We received the drivers via e-mail from 3dfx. Interestingly, they weighed in at less than 500k. The ATI 1.0 software update alone is over twice that size. "Lean and Mean," we thought. Before we could even get down to testing, we received another version of the drivers that had been optimized for more speed. We opted for the faster drivers.
In order to install a regular PCI version of the Voodoo3 2000, you first need to flash the Voodoo3's bios with the Macintosh bios. You open your machine, slide the Voodoo3 in next to your current card, then power up. Things then start up normally without any change. There are four extensions (the Mac version of a .dll file) that come with the Voodoo3 driver. Two of them are Glide extensions, Glide being the 3D API that 3dfx designed for their cards. The other two extensions are drivers that enable acceleration. After dropping the extensions onto your system folder, you run the ROM flashing program.

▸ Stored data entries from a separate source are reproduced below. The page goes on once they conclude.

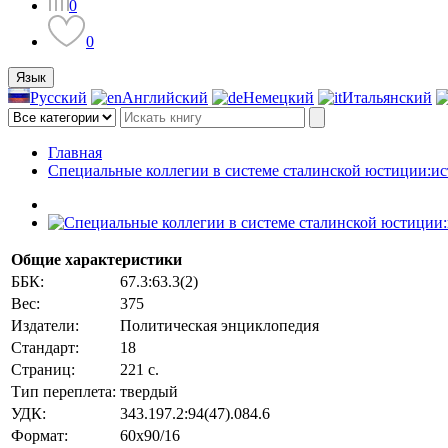
0
0
Язык
Русский
Английский
Немецкий
Итальянский
Главная
Специальные коллегии в системе сталинской юстиции:ис
Общие характеристики
ББК:
67.3:63.3(2)
Вес:
375
Издатели:
Политическая энциклопедия
Стандарт:
18
Страниц:
221 с.
Тип переплета:
твердый
УДК:
343.197.2:94(47).084.6
Формат:
60x90/16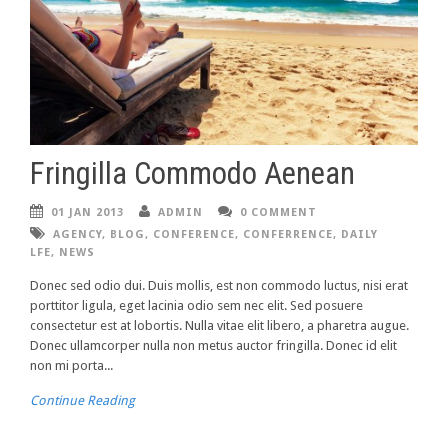
Fringilla Commodo Aenean
01 JAN 2013
ADMIN
0 COMMENT
AGENCY
,
BLOG
,
CONFERENCE
,
CONFERRENCE
,
DAILY
LFE
,
NEWS
Donec sed odio dui. Duis mollis, est non commodo luctus, nisi erat
porttitor ligula, eget lacinia odio sem nec elit. Sed posuere
consectetur est at lobortis. Nulla vitae elit libero, a pharetra augue.
Donec ullamcorper nulla non metus auctor fringilla. Donec id elit
non mi porta...
Continue Reading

Three seconds later, you shutdown, pull the monitor cable out of your old slow video card, and plug it into your new fast Voodoo3. You must then take a powerful tranquilizer. If you do not, the blazing fast video you are about to experience could cause severe emotional trauma (at least for a Mac user - Ed.). Oh yeah, then you turn it on.

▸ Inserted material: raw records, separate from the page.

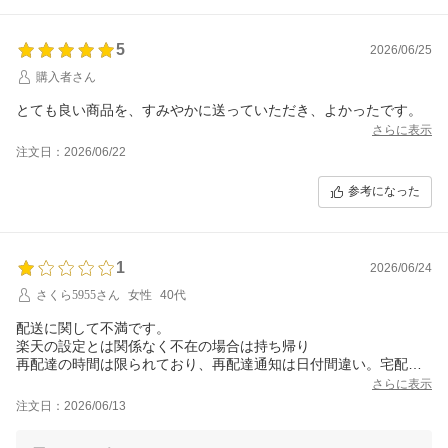
5
2026/06/25
購入者さん
とても良い商品を、すみやかに送っていただき、よかったです。
さらに表示
注文日：2026/06/22
参考になった
1
2026/06/24
さくら5955さん
女性
40代
配送に関して不満です。
楽天の設定とは関係なく不在の場合は持ち帰り
再配達の時間は限られており、再配達通知は日付間違い。宅配ボ
ックスは鍵があいていました。何日間鍵のあいたボックスに放置
さらに表示
されていたのか…と思うとちょっと…。
注文日：2026/06/13
この宅配業者が指定業者なら、ここでは今後注文しないです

All in all, it's an installation any Mac user would be proud of. Even though the drivers we have are extremely early beta, 3dfx still managed to make installation a breeze. After installing and reinstalling video cards on a PC, this was child's play. The only problem with the setup is that you cannot flash the card back into being for a PC. This should be fixed in the future, but for now, who cares? We want speed! And boy did we get speed.